After their show, there was an intermission where we could go for a drink and get some free soup! The event is called the ‘Caldo Minero’ flamenco festival. For those who may not know, ‘caldo’ is the Spanish word for stock, as used in cooking and ‘minero’ is Spanish for coalminer. The area used to be known for mining. And so, in addition to a much needed cold drink in the break, we could also get a small cup of Caldo Minero, hot coalminer’s soup. In August in the south of Spain. I’m going to ask some local friends to find out more, but if anybody knows the story as to why, I’d love to hear it.
This festival was offering different types of flamenco and although I’m a fan of flamenco singing and music, I’ve always thought that the dancing was just a part of it that I could take or leave. As a musician myself, I got the music elements, but I could never see why everybody raved about it so much. It had always left me cold. And then, the next group came on. With the musicians all in black and already performing with a professional subtlety lacking in the first group, you could already sense that this would be quite a different experience.
Performing the more serious ‘cante jondo’ flamenco style, the two singers (Javier Rivera and Rosario Amador) and guitarist (Miguel Pérez) were fantastic. Like many musicians in flamenco, they all had the necessary technical ability and incredible passion, yet they did it in such a beautifully understated way, which I found quite unusual when compared to previous flamenco performances I’ve seen. It wasn’t just about volume and power, you could also hear the gentle, melancholy yearning in how they played.
And then came the dancers. The incredible David Pérez (whose company it is) and the magnificent Maria José León appeared in fabulously flamboyant outfits and within seconds, the entire audience was transfixed. David and Maria José seemed so in sync with each other and I also loved how they incorporated the traditional flamenco shawl (mantón de manila), making it a fundmental element of the first song. I’d never seen that before. According to Antonio, a flamenco fan friend, he had noticed more of the ‘Stomp’-style rhythms had been included, even incorporating a bastón (walking stick) as a percussive instrument, which together with the intricate footwork, was mesmerising as an additional instrument.
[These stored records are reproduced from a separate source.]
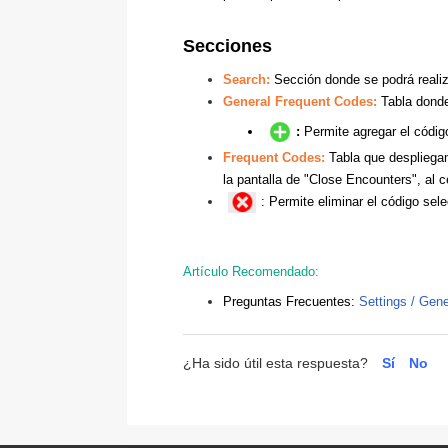
Secciones
Search:
Sección donde se podrá realiz
General Frequent Codes:
Tabla donde
:
Permite agregar el códig
Frequent Codes:
Tabla que despliegan
la pantalla de "Close Encounters", al c
:
Permite eliminar el código sele
Artículo Recomendado:
Preguntas Frecuentes:
Settings / Gene
¿Ha sido útil esta respuesta?
Sí
No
For the first time, instead of the patronising insincerity of so-called professionals who turn up and seemingly phone it in , I was seeing how the passionate intensity and captivating sincerity of flamenco dancing could be integral to the performance and I loved it and I never thought I’d say that! Although the ‘stars’ of this particular set were the dancers, I loved the whole thing and how the musicians and dancers worked together. This company were on a different level to flamenco performances that I have seen before and if you haven’t seen them yet. I would highly recommend them! I’m strangely relieved that after more than 3 years living in Andalucia (two in the city of Granada and one here in Lucainena de las Torres) that I finally feel like I understand much more about flamenco and not just the music, but also the dancing.
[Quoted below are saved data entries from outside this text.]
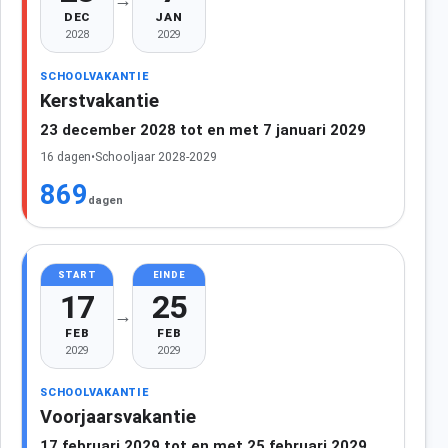
DEC
JAN
2028
2029
SCHOOLVAKANTIE
Kerstvakantie
23 december 2028 tot en met 7 januari 2029
16 dagen
•
Schooljaar 2028-2029
869
dagen
START
EINDE
17
25
→
FEB
FEB
2029
2029
SCHOOLVAKANTIE
Voorjaarsvakantie
17 februari 2029 tot en met 25 februari 2029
It’s a wonderful thing that events like these are offered by the local town halls. In addition to annual ferias/fiestas, even the smallest Spanish villages have a lot of outdoor events over the summer including sporting events, processions, street theatre, concerts and outdoor cinema for everyone to enjoy. The ‘Caldo Minero flamenco festival’ has taken place every 2 years since 1990 and long may it continue. I look forward to going back to Sierra Alhamilla for the spa, to have a look around the village and also of course, to the next Caldo Minero!